PROBLEM TO SOLVE: Repeat the data in full and exactly. Leave the pictures out.

RECORDS SHOWN:

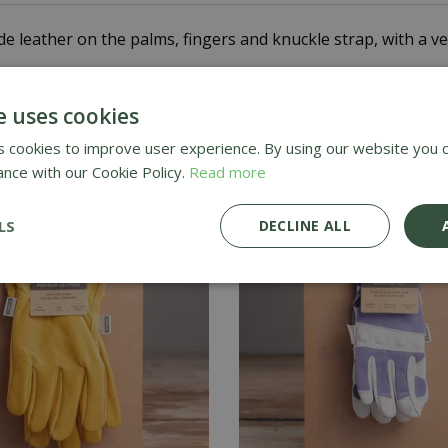
leather on the palms, fingers and knuckle strap, with a ven
 reliable protection when tackling heavy-duty tasks around
e uses cookies
 cookies to improve user experience. By using our website you c
ance with our Cookie Policy.
Read more
LS
DECLINE ALL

SOLVED EXERCISE:
leather on the palms, fingers and knuckle strap, with a ven
 reliable protection when tackling heavy-duty tasks around
e uses cookies
 cookies to improve user experience. By using our website you c
ance with our Cookie Policy.
Read more
LS
DECLINE ALL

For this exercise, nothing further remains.